Questions on my online forecasting course

I’ve been getting emails asking questions about my upcoming course on Forecasting using R. Here are some answers.

Do I need to use the Revolution Enterprise version of R, or can I use open-source R?

Open source R is fine. Revolution Analytics is organizing the course, but there is no requirement to use their software. I will be using open source R with Rstudio for demonstrating things in lectures.

Is the course free?

No. It costs $1000 to register for the course. The course is being run jointly by Revolution Analytics and Monash University. Most of the money will go to Monash University, and will fund a research assistant to help me with R package development. My R packages and my FPP textbook are free, but they do take time and resources to produce. This course is one way I am funding them.

Can I watch the lectures in my own time?

Provided you are registered, you will be able to log in and watch the lectures after the event. If you really want to, you can watch them repeatedly. This is particularly important for people in Eastern Europe or West Asia where the lectures are in the middle of the night.

Will I be able to ask questions?

Yes. The lectures are meant to be interactive, for those watching live. You can ask questions, interject, etc. I will also try to respond to questions after lectures, especially for those who cannot watch live.

If I’ve already read your books and blog, will I learn anything?

Probably.
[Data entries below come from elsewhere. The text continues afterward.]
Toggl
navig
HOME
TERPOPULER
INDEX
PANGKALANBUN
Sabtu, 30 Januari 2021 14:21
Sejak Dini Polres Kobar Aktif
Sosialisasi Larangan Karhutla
The course is based on my FPP book, so don’t expect me to cover things that aren’t discussed there. But most people find that they learn more through asking questions, seeing examples worked out, discussion, etc.

I have very little experience with R, short of playing around with Rcmdr. Is that ok?
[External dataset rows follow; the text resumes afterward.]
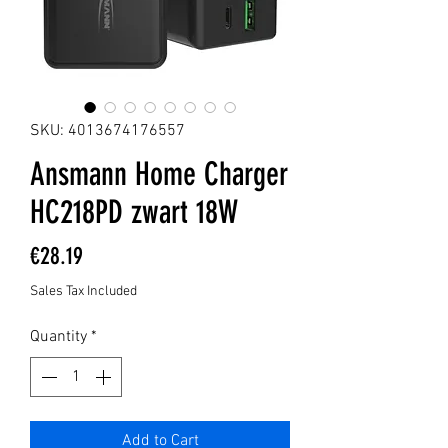
SKU: 4013674176557
Ansmann Home Charger
HC218PD zwart 18W
Price
€28.19
Sales Tax Included
Quantity
*
Add to Cart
It is worth brushing up on R if you don’t use it regularly. I will not be using Rcmdr. Instead, I will use Rstudio and we will be learning the relevant commands. A suitable intro is the tutorial at

If you feel that is not enough, try working through the tutorials at

Is there a reading list I can start on leading up to the lectures?

The course is not difficult from a mathematical/statistical perspective, and as long as you are not freaked out by a few equations you should be fine. If you wanted to brush up, go over multiple regression at an introductory level. A suitable background on this is chapter 5 of FPP, or chapter 3 of Pardoe’s Applied regression modeling. But you may have something else handy that would be equally suitable.
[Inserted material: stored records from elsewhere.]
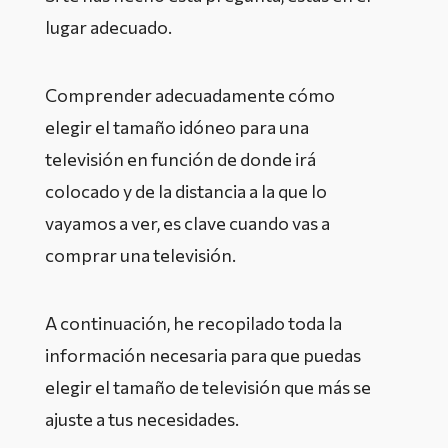
lugar adecuado.
Comprender adecuadamente cómo
elegir el tamaño idóneo para una
televisión en función de donde irá
colocado y de la distancia a la que lo
vayamos a ver, es clave cuando vas a
comprar una televisión.
A continuación, he recopilado toda la
información necesaria para que puedas
elegir el tamaño de televisión que más se
ajuste a tus necesidades.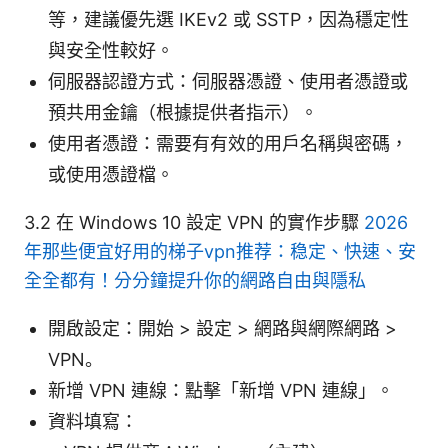
等，建議優先選 IKEv2 或 SSTP，因為穩定性
與安全性較好。
伺服器認證方式：伺服器憑證、使用者憑證或
預共用金鑰（根據提供者指示）。
使用者憑證：需要有有效的用戶名稱與密碼，
或使用憑證檔。
3.2 在 Windows 10 設定 VPN 的實作步驟
2026
年那些便宜好用的梯子vpn推荐：稳定、快速、安
全全都有！分分鐘提升你的網路自由與隱私
開啟設定：開始 > 設定 > 網路與網際網路 >
VPN。
新增 VPN 連線：點擊「新增 VPN 連線」。
資料填寫：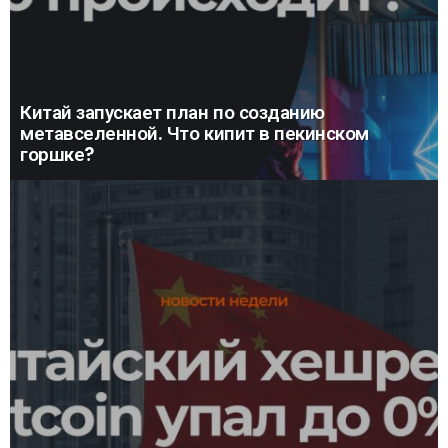
Китай запускает план по созданию
метавселенной. Что кипит в пекинском
горшке?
What else can I do to prepare?

If you really want to get a head start, try working through Michael Lundholm’s tutorial on R’s time series facilities.

I want to learn about forecasting xxxx. Is this course useful for this purpose?

The course is about time series forecasting. That is, when you want to forecast data collected regularly over time. So if you have annual profits, or monthly sales data, or weekly electricity demand, or daily passenger numbers, or something else collected regularly over time, then this course should be helpful. But if your forecasting problem does not fit into that paradigm, then it is probably not the course you need.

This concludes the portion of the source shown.